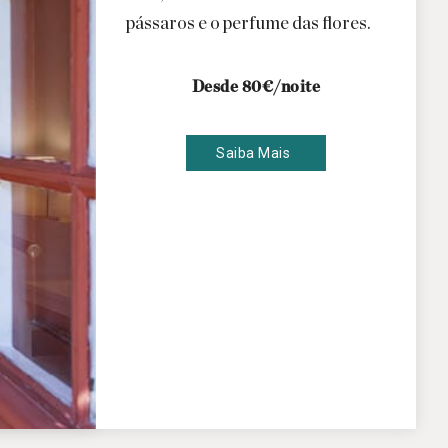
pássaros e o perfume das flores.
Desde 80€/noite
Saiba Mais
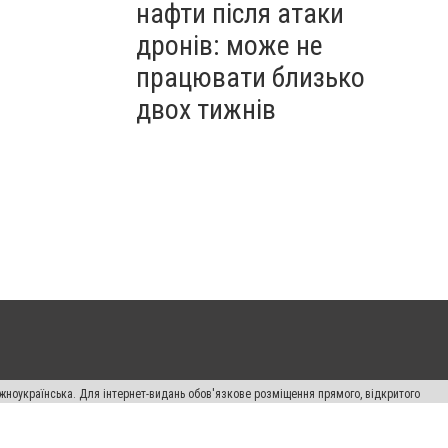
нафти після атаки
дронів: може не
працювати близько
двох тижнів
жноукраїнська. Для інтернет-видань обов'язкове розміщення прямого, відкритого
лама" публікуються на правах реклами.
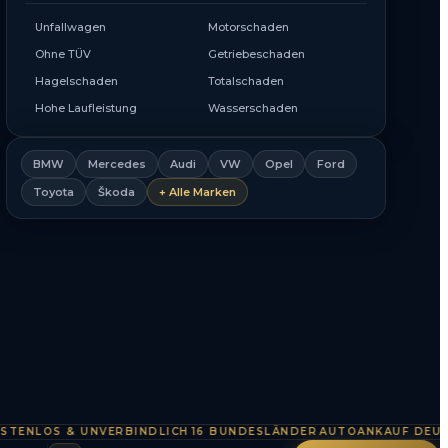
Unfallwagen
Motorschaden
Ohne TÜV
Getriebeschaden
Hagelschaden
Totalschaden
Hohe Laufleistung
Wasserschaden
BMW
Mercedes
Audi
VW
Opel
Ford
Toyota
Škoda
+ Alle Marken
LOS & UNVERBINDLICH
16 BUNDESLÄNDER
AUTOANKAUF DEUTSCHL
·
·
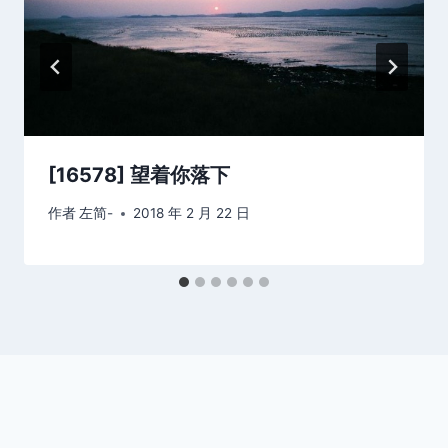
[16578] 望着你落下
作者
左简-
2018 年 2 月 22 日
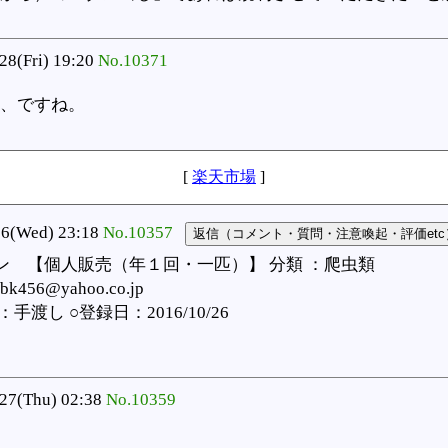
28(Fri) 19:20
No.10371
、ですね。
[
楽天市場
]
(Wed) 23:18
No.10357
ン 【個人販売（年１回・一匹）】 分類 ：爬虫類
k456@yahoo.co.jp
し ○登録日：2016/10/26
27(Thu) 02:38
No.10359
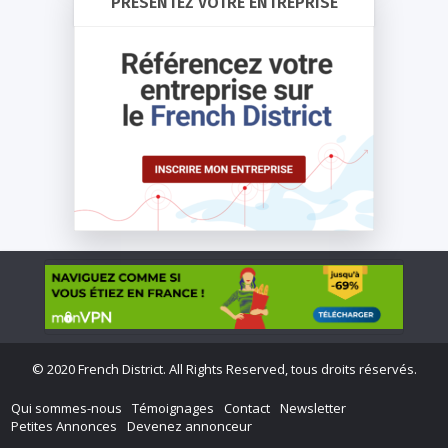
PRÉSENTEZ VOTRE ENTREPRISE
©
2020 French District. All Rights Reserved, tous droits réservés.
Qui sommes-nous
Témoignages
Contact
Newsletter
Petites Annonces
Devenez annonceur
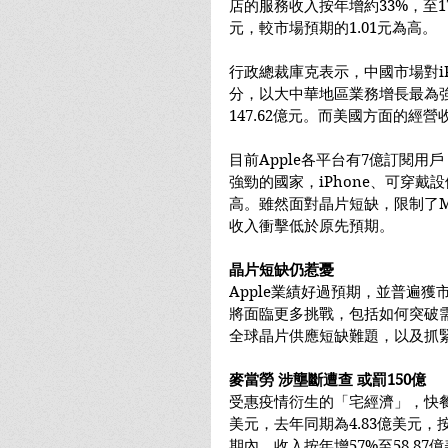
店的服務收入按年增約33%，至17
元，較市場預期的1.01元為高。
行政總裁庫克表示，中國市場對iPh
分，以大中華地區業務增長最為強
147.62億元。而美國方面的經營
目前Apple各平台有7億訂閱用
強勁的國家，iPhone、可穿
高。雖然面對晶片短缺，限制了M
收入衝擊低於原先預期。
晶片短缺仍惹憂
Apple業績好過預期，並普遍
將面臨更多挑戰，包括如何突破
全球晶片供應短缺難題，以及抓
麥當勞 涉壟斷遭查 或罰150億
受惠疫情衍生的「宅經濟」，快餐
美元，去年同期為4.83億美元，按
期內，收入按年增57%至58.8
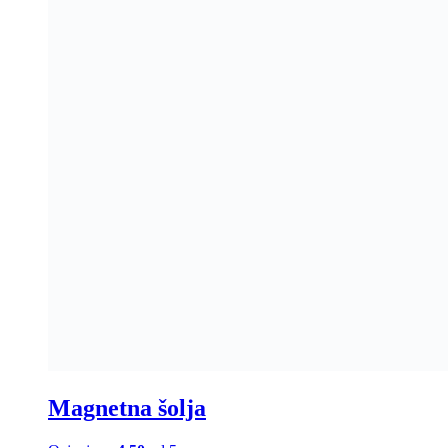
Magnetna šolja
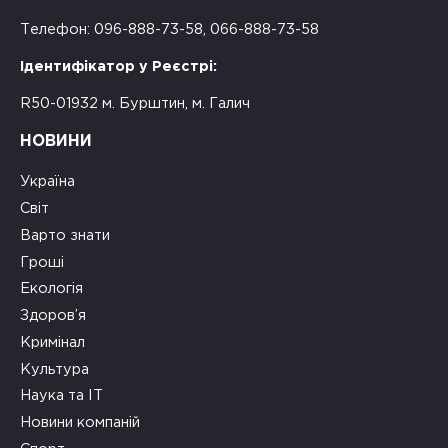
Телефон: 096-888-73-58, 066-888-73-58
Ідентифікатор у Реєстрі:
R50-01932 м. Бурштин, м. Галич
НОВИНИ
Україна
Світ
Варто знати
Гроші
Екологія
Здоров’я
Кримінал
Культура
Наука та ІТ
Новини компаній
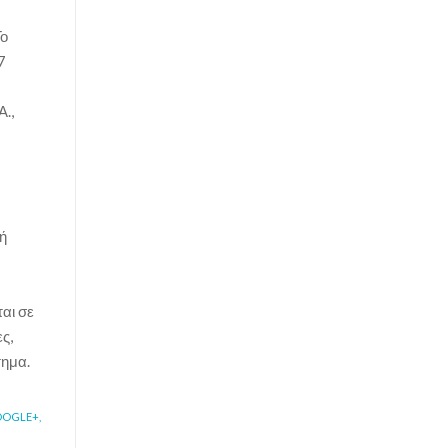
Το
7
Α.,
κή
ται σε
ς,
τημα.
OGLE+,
---
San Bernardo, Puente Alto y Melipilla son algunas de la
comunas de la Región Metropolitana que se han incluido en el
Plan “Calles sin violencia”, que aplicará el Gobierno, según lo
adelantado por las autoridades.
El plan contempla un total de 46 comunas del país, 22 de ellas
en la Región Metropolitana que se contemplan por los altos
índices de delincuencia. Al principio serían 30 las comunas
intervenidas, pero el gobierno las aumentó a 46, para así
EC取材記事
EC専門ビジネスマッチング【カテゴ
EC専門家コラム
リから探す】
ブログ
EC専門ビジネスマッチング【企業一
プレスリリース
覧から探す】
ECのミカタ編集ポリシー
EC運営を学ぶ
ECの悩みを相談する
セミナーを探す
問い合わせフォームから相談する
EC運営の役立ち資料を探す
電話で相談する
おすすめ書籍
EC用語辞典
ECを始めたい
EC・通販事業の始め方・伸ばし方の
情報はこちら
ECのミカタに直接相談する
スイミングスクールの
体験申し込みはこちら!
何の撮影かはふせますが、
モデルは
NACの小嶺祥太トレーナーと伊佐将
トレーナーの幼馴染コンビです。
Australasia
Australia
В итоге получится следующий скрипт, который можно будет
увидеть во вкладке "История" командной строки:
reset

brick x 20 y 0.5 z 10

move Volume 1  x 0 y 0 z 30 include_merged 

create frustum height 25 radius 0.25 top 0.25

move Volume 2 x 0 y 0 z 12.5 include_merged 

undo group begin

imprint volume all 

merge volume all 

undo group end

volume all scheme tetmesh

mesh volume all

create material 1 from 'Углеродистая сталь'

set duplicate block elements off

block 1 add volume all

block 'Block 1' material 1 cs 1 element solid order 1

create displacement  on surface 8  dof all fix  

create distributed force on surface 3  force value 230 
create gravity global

Task prompt -> From the material above, return every line that contains "create".

Result below ->
create frustum height 25 radius 0.25 top 0.25
create material 1 from 'Углеродистая сталь'
create displacement  on surface 8  dof all fix  
create distributed force on surface 3  force value 230 
create gravity global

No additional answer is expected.